For a typical cardiovascular trial, Hernandez notes you might expect to recruit one patient per site per month. By making use of EHRs, the ADAPTABLE trial is looking to recruit 50 patients per site per month. The effort has been underway for a little over two months and is being done in phases to ensure recruitment is progressing as expected. The first two sites have already enrolled almost 60 patients in those two months. Over the next three months the trial will scale up to include the other sites as well.
“We have pretty ambitious goals,” says Hernandez. “We are looking to rethink how we perform clinical research. Instead of waiting for patients to come into a clinic where a study coordinator just happens to be on duty, we are reaching out to the patients directly. When they come into a clinic, they will already know about the trial and can enroll if they have not already done so online. The very first patient who enrolled in the study did so from his home using an iPad. The consent process was created with patients and meets all regulatory requirements. Because the health system is reaching out to patients, no third-party needs to see or access patient information.”
Different facilities will use different systems to store patient information. Even when two facilities use the same system, they can be customized to individual needs. Part of the success of the PCORI network is that it is agnostic to the system used in health centers. “We don’t care what they’re using,” says Hernandez. “The centers are simply asked to map a common data model. That places everyone on the same common playing field with a common language. We now have over 80 systems that have done that.”
Hernandez likes to state that good data is necessary, but it is not the only requirement to conducting a successful trial. First you have to have the right patients. While the patient population required for a trial certainly exists out there, they can be hard to find. Therefore, he believes proper patient identification and engagement is critical to meeting trial enrollment goals.
“Patients were vital to the protocol design process,” says Hernandez. “They helped design the interface for the patient portal, and they were instrumental in helping to create the patient consent form, which ensured it was patient-friendly. They are also helping us to spread the word about why it is so important to participate in this study. That is a level of patient interaction that you don’t generally see in a clinical trial.”
The electronic patient interactions that were incorporated into this trial also helped to make it possible.

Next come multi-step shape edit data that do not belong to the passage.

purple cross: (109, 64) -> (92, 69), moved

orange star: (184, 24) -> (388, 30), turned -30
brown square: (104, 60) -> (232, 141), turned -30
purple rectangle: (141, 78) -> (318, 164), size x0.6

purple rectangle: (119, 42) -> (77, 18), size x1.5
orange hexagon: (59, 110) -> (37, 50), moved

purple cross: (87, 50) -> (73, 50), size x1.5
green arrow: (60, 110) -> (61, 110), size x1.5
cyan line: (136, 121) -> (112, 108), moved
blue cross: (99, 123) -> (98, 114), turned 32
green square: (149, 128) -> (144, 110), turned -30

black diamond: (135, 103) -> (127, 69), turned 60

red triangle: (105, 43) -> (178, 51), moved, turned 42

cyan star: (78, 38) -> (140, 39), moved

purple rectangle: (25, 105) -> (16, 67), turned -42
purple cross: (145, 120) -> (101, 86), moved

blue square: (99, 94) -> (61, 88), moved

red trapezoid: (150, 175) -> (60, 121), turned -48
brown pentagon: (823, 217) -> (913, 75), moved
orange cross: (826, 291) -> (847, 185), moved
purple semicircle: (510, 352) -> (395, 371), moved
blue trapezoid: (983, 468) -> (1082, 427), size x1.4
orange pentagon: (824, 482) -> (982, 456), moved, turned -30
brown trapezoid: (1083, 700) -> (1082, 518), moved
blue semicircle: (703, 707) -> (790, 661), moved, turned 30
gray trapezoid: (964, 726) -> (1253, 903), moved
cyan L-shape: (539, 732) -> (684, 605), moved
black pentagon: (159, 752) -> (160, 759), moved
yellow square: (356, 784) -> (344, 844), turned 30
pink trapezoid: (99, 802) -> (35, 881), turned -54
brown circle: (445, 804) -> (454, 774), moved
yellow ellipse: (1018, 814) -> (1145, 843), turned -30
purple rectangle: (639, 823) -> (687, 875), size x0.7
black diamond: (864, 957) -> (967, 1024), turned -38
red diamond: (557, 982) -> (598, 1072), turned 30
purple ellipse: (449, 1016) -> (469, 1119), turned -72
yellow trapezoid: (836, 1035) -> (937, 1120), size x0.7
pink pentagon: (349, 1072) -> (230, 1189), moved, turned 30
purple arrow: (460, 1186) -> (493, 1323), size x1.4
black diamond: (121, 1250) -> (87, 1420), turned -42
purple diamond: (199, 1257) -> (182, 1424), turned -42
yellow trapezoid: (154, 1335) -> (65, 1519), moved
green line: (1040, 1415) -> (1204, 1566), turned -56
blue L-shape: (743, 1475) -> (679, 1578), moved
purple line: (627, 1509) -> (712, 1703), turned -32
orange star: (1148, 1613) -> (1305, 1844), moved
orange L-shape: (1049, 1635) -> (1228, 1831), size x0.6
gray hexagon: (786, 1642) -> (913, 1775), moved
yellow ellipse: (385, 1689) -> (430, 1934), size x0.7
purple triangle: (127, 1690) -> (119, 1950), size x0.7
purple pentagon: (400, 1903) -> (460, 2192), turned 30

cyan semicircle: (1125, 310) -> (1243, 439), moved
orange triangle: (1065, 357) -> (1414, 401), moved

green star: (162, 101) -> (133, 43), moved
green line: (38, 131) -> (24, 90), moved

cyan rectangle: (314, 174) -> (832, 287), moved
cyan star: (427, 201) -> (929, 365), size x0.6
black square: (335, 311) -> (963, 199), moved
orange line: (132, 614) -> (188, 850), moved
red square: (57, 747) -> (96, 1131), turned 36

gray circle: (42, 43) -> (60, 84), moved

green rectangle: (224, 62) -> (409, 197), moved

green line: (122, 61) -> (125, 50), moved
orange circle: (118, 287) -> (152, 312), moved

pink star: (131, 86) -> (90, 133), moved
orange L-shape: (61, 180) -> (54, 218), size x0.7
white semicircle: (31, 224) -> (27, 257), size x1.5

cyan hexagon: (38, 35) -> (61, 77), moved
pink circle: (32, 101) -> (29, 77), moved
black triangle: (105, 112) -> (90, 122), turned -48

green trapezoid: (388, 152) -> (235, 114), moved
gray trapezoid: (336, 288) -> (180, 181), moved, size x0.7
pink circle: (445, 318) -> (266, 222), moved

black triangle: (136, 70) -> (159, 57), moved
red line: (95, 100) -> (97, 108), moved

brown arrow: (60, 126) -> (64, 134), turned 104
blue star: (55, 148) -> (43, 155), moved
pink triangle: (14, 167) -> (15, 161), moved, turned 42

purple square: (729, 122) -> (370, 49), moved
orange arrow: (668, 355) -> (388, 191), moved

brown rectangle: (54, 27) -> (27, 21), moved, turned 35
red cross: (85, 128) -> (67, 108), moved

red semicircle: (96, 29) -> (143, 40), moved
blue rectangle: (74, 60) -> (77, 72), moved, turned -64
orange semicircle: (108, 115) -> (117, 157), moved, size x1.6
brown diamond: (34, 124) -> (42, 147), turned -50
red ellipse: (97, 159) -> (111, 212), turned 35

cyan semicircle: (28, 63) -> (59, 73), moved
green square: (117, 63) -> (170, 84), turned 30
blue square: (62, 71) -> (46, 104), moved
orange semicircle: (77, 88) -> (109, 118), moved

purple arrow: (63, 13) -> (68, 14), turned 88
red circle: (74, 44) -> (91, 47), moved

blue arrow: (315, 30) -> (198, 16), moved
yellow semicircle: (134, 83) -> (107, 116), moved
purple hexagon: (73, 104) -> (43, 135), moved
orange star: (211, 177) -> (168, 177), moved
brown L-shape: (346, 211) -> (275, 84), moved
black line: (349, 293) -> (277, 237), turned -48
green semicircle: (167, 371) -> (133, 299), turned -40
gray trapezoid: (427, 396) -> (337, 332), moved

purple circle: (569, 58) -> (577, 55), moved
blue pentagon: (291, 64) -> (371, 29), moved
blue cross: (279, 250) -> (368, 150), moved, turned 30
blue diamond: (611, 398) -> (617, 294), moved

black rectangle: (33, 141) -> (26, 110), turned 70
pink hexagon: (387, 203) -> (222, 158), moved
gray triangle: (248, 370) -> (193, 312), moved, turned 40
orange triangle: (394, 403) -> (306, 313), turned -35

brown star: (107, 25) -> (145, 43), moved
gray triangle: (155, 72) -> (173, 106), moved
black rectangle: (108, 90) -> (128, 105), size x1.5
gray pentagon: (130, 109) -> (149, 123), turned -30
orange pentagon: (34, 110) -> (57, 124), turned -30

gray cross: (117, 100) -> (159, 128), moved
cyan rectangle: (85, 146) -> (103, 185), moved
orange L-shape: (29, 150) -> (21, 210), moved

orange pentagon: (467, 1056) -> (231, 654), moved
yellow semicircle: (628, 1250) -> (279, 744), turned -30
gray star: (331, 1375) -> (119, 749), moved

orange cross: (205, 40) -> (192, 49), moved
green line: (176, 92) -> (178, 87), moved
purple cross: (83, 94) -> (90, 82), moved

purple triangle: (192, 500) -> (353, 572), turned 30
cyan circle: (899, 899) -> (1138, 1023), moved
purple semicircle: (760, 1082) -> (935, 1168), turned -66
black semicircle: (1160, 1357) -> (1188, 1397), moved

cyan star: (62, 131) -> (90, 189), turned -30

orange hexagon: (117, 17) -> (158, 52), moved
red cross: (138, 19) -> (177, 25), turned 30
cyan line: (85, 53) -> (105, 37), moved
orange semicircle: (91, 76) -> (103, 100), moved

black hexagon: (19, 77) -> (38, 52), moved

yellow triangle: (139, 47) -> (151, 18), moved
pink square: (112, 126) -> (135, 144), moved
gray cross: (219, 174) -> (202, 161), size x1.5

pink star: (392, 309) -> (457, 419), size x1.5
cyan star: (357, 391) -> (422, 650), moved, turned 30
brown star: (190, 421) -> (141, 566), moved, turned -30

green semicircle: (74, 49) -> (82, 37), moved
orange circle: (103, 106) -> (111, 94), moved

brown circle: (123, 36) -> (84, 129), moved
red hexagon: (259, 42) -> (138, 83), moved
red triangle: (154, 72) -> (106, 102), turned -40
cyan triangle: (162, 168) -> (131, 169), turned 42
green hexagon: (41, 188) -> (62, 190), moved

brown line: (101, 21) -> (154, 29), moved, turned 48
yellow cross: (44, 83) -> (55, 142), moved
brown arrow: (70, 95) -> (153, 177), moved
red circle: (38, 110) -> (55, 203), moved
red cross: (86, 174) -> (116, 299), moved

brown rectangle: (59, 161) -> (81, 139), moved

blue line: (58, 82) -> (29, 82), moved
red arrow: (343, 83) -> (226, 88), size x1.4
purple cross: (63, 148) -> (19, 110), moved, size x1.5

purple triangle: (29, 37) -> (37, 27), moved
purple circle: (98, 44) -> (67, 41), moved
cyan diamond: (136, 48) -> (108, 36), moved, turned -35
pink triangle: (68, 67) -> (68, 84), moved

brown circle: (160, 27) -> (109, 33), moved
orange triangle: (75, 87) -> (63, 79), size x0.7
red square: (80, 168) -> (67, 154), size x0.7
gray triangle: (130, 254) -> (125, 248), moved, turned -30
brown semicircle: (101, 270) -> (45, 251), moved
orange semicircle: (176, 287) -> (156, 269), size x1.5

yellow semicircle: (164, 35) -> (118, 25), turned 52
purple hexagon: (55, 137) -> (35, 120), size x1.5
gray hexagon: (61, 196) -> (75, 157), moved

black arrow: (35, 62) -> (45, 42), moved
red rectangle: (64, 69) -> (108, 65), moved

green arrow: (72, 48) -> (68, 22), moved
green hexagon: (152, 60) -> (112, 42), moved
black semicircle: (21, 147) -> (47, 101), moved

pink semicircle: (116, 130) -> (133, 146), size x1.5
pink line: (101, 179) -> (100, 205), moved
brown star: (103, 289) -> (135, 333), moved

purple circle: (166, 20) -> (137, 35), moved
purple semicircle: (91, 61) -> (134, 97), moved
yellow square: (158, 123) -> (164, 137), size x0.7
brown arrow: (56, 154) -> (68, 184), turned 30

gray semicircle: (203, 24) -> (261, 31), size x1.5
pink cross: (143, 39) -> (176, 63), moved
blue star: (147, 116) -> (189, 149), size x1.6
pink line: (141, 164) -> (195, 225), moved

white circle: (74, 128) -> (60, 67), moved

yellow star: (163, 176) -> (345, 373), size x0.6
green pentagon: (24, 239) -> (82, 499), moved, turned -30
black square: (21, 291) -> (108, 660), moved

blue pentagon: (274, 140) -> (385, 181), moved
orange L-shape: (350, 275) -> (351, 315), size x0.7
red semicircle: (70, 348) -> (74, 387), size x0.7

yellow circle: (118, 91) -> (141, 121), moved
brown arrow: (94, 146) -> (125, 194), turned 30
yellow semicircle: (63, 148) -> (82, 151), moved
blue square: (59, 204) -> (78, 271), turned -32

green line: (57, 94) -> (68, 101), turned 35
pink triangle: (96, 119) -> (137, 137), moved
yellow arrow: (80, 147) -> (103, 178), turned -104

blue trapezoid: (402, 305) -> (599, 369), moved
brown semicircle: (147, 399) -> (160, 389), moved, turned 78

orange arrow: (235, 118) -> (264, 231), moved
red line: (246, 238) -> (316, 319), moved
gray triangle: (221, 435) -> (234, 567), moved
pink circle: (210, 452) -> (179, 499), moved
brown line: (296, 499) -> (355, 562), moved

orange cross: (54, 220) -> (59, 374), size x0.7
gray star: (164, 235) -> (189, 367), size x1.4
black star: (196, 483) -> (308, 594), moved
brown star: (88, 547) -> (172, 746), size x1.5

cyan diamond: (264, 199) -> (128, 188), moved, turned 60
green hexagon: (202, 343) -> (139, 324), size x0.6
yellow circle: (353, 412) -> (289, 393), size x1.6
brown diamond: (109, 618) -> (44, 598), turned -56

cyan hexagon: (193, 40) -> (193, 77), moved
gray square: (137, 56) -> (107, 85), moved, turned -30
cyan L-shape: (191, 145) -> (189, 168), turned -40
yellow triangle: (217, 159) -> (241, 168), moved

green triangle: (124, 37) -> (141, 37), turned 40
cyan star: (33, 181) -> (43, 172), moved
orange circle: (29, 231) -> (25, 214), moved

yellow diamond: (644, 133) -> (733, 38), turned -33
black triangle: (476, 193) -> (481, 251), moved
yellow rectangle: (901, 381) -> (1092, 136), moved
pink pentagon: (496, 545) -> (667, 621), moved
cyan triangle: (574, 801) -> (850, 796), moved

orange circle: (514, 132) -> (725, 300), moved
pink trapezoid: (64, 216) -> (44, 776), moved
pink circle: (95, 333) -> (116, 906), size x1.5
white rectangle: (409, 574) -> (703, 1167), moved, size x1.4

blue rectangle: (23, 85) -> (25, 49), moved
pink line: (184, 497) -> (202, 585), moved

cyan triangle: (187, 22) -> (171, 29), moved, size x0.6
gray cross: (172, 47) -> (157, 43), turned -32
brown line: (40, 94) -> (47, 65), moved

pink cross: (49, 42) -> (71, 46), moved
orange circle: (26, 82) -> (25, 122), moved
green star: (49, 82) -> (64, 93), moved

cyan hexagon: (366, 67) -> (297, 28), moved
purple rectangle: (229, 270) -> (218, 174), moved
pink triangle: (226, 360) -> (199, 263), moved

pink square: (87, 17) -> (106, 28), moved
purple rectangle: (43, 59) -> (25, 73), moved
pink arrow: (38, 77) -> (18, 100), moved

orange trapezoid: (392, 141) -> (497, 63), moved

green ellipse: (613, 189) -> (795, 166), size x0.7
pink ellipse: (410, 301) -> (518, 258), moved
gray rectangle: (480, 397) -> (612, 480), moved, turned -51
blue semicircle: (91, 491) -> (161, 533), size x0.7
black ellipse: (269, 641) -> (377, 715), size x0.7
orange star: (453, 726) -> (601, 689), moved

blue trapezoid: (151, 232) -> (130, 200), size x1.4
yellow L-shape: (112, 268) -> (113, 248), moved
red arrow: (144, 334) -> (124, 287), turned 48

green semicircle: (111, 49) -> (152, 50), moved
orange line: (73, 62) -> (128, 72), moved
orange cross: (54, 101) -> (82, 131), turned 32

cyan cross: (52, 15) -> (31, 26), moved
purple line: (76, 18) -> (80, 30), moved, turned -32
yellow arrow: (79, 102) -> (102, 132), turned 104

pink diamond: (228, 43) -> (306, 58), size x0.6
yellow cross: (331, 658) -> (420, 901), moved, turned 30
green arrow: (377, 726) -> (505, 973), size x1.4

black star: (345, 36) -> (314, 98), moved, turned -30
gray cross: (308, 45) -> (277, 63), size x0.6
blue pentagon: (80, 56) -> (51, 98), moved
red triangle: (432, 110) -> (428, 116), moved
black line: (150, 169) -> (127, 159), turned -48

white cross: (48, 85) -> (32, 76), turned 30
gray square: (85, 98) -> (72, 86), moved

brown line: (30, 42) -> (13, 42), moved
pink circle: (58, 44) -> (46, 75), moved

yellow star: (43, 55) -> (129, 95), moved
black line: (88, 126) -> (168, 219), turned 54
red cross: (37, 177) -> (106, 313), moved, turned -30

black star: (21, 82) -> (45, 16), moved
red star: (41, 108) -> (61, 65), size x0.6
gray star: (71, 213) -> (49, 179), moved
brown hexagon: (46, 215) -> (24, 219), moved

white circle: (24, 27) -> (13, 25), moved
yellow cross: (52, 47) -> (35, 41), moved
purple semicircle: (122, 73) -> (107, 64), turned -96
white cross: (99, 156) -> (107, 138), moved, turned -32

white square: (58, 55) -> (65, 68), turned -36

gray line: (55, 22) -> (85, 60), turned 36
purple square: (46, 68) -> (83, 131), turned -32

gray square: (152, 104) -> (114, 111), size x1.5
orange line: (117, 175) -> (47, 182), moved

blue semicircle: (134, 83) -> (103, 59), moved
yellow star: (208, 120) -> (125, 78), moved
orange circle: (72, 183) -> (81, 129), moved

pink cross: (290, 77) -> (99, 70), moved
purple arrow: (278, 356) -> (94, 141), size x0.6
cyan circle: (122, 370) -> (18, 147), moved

Under normal circumstances, this type of study might see 100 eligible patients enter a participating clinic or health center every week. Hernandez notes there is no way a study coordinator would have the time to meet with each one of those patients to explain the benefits of participating in the trial and then get them registered for it. “Not only are we going directly to the patients with the details and the consent, we are relieving the study coordinators of that administrative burden so they can spend their time focusing on the patients themselves,” he says.
Hernandez is hopeful the ADAPTABLE study will change the way the industry looks at patient recruitment. The Duke Clinical Research Institute has a new trial starting this fall that will test influenza vaccines using the same principle of harnessing electronic health data to speed recruitment. “The CDM plays a pivotal role in EHR-driven research,” he adds. “When working with multiple institutions and systems, it provides the foundation we can build upon going forward.”